No ano passado, talvez, precisamente, por esta altura, o doente que mais me preocupava era o senhor Pinheiro, um velhote modesto, esquelético, amarelo, com o corpo crivado de drenos e com uns sacos pendurados que fediam.
Desistira de tudo e só pedia, angustiadamente , para ir para casa. Mas, as filhas não queriam levá-lo, o que, até certo ponto, se compreendia: cheirava mal, não comia sozinho, era preciso dar-lhe banho, mudar-lhe a fralda cagada ou, na melhor das hipóteses, a pingar de mijo escuro e fedorento!
“ Está melhor, Sr. Pinheiro?”
“Não, menina, não estou! E as putas ruins das minhas filhas não me tiram desta merda! Estou tão cansado! Sinto que estou cada vez pior e sei que, um destes dias, vou direitinho para o caralho! Foda-se, eu só queria ver a minha casa e o meu quintal, uma última vez, menina!”
“ Tenha calma, Sr. Pinheiro! Quando estiver melhor, volta para casa e vai dar muitas passeatas no seu quintal!”
“ Mas, eu tenho tantas saudades, porra!

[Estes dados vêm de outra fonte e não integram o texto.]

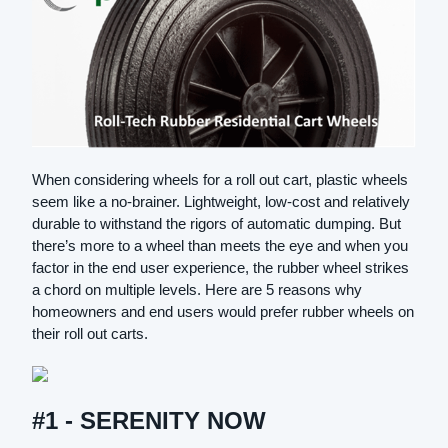
When considering wheels for a roll out cart, plastic wheels
seem like a no-brainer. Lightweight, low-cost and relatively
durable to withstand the rigors of automatic dumping. But
there’s more to a wheel than meets the eye and when you
factor in the end user experience, the rubber wheel strikes
a chord on multiple levels. Here are 5 reasons why
homeowners and end users would prefer rubber wheels on
their roll out carts.
#1 - SERENITY NOW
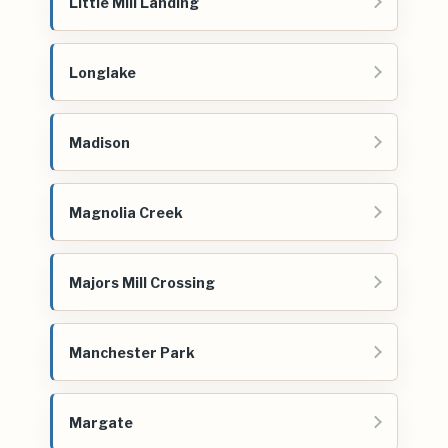
Little Mill Landing
Longlake
Madison
Magnolia Creek
Majors Mill Crossing
Manchester Park
Margate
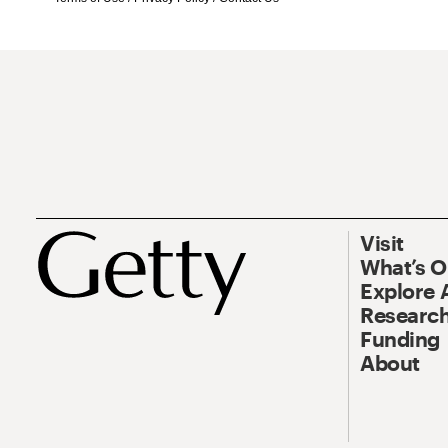
Visit
What’s 
Explore 
Research
Funding
About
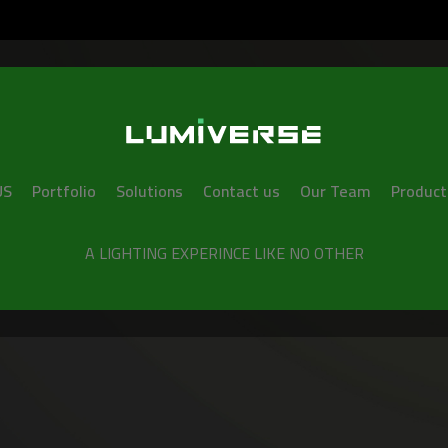
US
Portfolio
Solutions
Contact us
Our Team
Product
A LIGHTING EXPERINCE LIKE NO OTHER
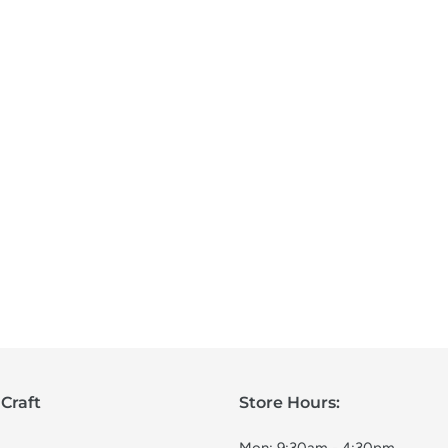
Craft
Store Hours:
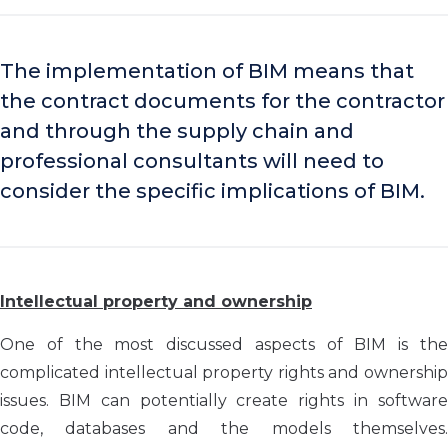
The implementation of BIM means that
the contract documents for the contractor
and through the supply chain and
professional consultants will need to
consider the specific implications of BIM.
Intellectual property and ownership
One of the most discussed aspects of BIM is the
complicated intellectual property rights and ownership
issues. BIM can potentially create rights in software
code, databases and the models themselves.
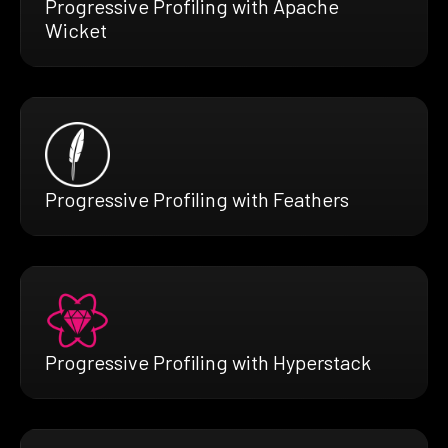
Progressive Profiling with Apache
Wicket
Progressive Profiling with Feathers
Progressive Profiling with Hyperstack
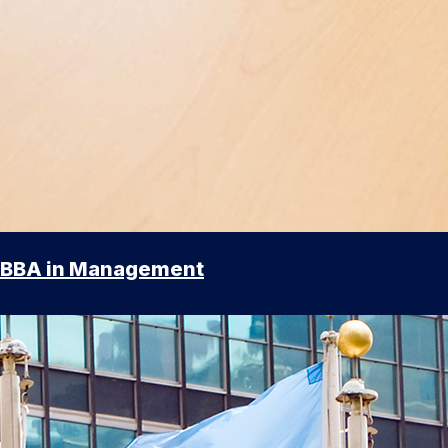
BBA in Management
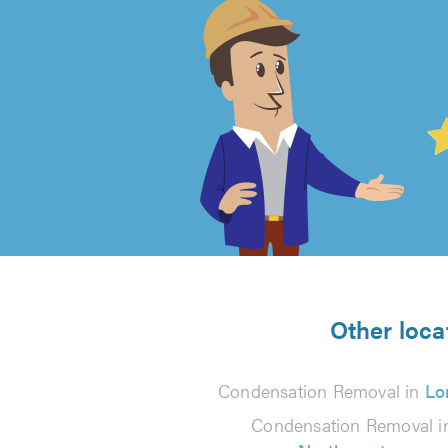
4.99
out
of
5
from
Other loca
124
Condensation Removal in
Lo
reviews
Condensation Removal i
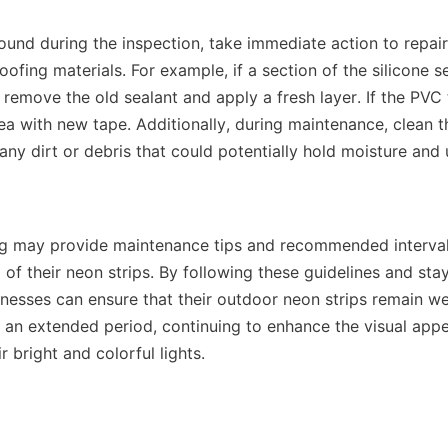
found during the inspection, take immediate action to repair
ing materials. For example, if a section of the silicone se
 remove the old sealant and apply a fresh layer. If the PVC t
ea with new tape. Additionally, during maintenance, clean th
any dirt or debris that could potentially hold moisture and 
 may provide maintenance tips and recommended intervals
of their neon strips. By following these guidelines and stay
nesses can ensure that their outdoor neon strips remain we
an extended period, continuing to enhance the visual appeal
r bright and colorful lights.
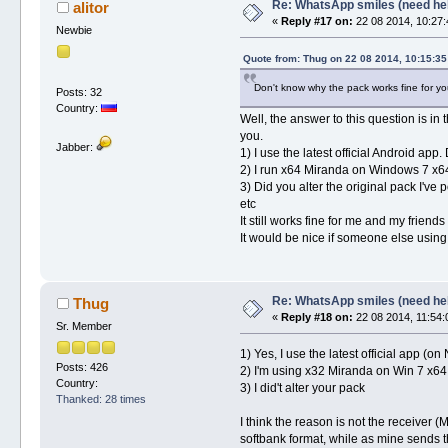
Re: WhatsApp smiles (need he
alitor
«
Reply #17 on:
22 08 2014, 10:27:
Newbie
Quote from: Thug on 22 08 2014, 10:15:35
Don't know why the pack works fine for you 
Posts: 32
Country:
Well, the answer to this question is in 
you.
Jabber:
1) I use the latest official Android a
2) I run x64 Miranda on Windows 7 x64.
3) Did you alter the original pack I've
etc
It still works fine for me and my friends
It would be nice if someone else using 
Re: WhatsApp smiles (need he
Thug
«
Reply #18 on:
22 08 2014, 11:54:
Sr. Member
1) Yes, I use the latest official app (
Posts: 426
2) I'm using x32 Miranda on Win 7 x64,
Country:
3) I did't alter your pack
Thanked: 28 times
I think the reason is not the receiver
softbank format, while as mine sends th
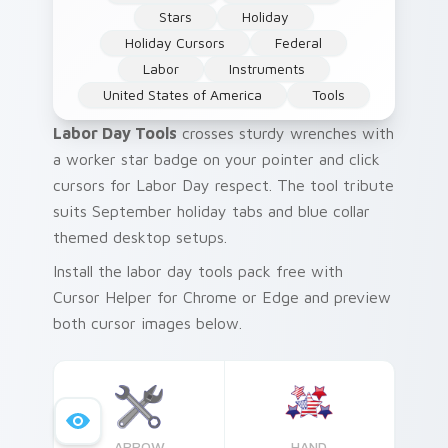
Stars
Holiday
Holiday Cursors
Federal
Labor
Instruments
United States of America
Tools
Labor Day Tools
crosses sturdy wrenches with
a worker star badge on your pointer and click
cursors for Labor Day respect. The tool tribute
suits September holiday tabs and blue collar
themed desktop setups.
Install the labor day tools pack free with
Cursor Helper for Chrome or Edge and preview
both cursor images below.
ARROW
HAND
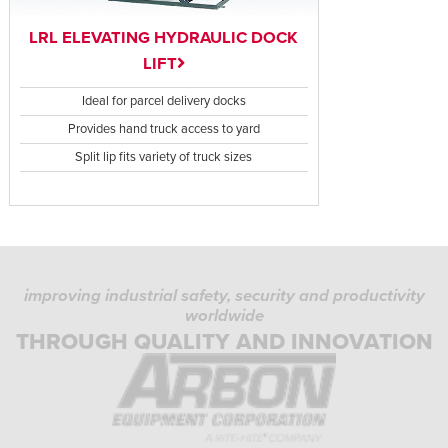
LRL ELEVATING HYDRAULIC DOCK
LIFT
Ideal for parcel delivery docks
Provides hand truck access to yard
Split lip fits variety of truck sizes
improving industrial safety, security and productivity
worldwide
THROUGH QUALITY AND INNOVATION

Estou farto de estar aqui e sei que não vou melhorar, merda nenhuma!”
E, na verdade, dias depois, o Sr. Pinheiro foi mesmo direitinho para o caralho, sem que as putas ruins das filhas o tivessem deixado voltar a ver, pela última vez, a casa e matar a porra das saudades que tinha do seu quintal!
Nota – Este texto é a resposta ao desafio que me foi feito pelo Dr. Mário Cláudio, para escrever sobre uma obra de Caridade com palavrões “pesados”, uma vez que, na sua douta opinião, a minha escrita é muito “certinha”, muito "penteadinha" e muito “alinhadinha”!
Este, é o texto conseguido e, creio, absolutamente "despenteado" e“desalinhado”!
MC
A Caridade - Virtude
1 comentário:
Por caridade, é possível escrever assim para Mário Cláudio. Por caridade, é possível imaginar a sede de morrer em casa e plasmar no texto a fúria da linguagem do senhor Pinheiro. Por aplauso à força do texto, ao seu ritmo e à sua musicalidade, deixo aqui o meu comentário de satisfação à minha querida amiga MC.